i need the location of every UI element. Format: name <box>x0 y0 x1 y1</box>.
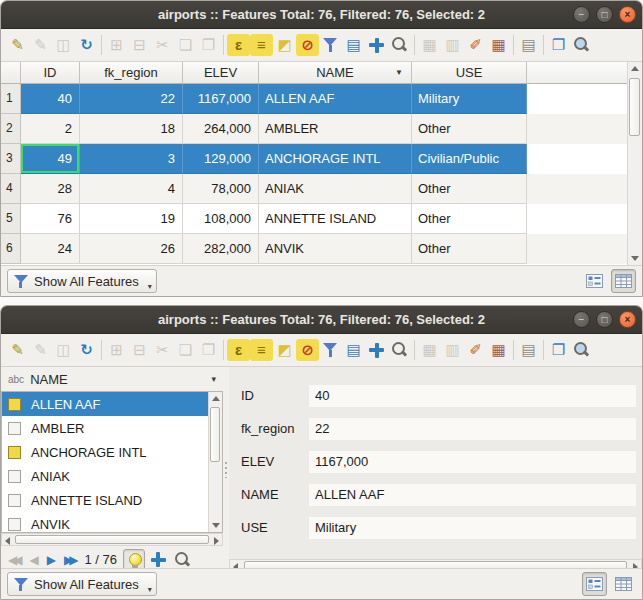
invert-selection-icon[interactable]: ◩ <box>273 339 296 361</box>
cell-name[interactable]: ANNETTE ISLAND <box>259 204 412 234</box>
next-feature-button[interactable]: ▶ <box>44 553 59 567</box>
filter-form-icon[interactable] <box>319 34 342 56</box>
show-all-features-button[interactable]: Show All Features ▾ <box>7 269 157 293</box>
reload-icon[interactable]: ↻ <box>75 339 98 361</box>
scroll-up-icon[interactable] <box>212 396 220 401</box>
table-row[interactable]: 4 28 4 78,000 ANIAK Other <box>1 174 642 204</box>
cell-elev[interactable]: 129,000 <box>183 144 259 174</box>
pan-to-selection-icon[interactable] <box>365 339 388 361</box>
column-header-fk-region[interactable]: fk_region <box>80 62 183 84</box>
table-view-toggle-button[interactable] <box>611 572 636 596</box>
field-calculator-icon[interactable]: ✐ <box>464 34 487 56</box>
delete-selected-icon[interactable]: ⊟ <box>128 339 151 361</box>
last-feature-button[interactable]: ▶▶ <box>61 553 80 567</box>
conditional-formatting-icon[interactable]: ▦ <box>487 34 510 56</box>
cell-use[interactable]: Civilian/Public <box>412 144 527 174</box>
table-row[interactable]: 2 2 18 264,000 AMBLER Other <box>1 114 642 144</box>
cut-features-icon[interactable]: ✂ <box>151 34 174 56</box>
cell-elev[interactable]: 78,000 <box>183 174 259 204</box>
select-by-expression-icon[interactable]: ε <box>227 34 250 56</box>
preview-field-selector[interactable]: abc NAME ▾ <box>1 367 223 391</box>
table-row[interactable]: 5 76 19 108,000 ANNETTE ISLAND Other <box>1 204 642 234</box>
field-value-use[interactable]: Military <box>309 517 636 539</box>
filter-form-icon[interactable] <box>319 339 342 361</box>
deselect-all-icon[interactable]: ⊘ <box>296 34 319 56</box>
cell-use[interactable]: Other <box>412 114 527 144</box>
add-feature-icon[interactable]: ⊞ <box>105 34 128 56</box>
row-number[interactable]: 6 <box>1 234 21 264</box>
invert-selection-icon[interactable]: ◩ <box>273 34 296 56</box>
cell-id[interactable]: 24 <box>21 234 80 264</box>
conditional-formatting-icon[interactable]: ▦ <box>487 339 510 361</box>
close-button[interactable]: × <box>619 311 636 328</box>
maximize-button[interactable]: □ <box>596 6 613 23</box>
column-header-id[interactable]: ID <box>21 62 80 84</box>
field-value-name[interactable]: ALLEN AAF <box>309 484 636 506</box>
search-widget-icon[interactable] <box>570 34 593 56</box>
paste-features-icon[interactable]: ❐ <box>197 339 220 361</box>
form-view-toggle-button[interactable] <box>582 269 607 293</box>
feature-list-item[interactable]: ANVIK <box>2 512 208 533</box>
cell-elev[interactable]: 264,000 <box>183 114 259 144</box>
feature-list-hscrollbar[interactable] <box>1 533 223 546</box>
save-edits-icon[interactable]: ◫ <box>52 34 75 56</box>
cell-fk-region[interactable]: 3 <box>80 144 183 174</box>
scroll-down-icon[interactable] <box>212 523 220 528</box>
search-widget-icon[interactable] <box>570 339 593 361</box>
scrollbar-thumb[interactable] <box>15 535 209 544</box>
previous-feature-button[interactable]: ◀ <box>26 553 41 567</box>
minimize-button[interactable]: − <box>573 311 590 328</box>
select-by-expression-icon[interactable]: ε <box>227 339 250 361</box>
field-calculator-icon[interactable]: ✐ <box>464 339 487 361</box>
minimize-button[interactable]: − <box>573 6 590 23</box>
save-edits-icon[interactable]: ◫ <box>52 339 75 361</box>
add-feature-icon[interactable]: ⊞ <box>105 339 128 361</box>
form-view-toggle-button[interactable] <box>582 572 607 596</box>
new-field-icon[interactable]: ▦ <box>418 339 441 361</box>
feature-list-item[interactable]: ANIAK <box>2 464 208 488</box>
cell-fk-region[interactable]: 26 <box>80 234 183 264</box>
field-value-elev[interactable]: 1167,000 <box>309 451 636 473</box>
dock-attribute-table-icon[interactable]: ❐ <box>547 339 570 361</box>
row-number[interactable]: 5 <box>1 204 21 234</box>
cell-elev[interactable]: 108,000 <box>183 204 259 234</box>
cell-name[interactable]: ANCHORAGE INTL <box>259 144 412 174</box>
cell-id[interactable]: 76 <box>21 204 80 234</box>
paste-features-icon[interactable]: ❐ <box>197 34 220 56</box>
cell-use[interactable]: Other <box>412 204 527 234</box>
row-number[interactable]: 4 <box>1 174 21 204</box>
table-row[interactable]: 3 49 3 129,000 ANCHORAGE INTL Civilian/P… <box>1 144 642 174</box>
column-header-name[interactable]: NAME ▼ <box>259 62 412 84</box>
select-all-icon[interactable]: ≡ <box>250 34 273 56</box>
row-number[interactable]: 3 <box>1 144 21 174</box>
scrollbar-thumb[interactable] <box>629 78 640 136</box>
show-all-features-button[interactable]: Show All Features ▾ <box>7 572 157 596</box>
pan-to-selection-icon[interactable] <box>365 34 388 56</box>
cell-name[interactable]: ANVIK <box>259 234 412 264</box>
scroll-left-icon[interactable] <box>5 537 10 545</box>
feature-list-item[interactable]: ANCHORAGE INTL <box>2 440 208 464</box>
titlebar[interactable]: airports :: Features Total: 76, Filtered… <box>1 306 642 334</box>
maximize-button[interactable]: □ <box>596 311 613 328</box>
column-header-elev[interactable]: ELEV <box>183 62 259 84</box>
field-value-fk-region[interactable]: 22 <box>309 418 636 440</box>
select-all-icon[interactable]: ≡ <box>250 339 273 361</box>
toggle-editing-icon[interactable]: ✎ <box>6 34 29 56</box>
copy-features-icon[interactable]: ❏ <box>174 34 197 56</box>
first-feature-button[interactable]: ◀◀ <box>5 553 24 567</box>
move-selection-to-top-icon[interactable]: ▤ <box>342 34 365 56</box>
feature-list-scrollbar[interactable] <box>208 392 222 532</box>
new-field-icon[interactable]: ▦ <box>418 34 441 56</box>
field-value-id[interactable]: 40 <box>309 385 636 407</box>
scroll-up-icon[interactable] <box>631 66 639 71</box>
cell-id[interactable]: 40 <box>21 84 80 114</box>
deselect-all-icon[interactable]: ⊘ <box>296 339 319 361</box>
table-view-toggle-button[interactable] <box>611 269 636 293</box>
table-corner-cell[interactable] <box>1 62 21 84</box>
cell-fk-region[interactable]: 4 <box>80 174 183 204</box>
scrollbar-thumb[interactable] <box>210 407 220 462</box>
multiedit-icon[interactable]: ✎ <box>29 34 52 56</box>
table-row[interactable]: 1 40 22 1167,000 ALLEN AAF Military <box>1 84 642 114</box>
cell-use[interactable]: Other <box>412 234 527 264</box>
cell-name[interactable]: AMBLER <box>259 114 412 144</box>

----------------

• [Problem]:
Show the lines where the word "header" appears in the entries.

• [Task output]:
column-header-fk-region[interactable]: fk_region <box>80 62 183 84</box>
column-header-id[interactable]: ID <box>21 62 80 84</box>
column-header-name[interactable]: NAME ▼ <box>259 62 412 84</box>
column-header-elev[interactable]: ELEV <box>183 62 259 84</box>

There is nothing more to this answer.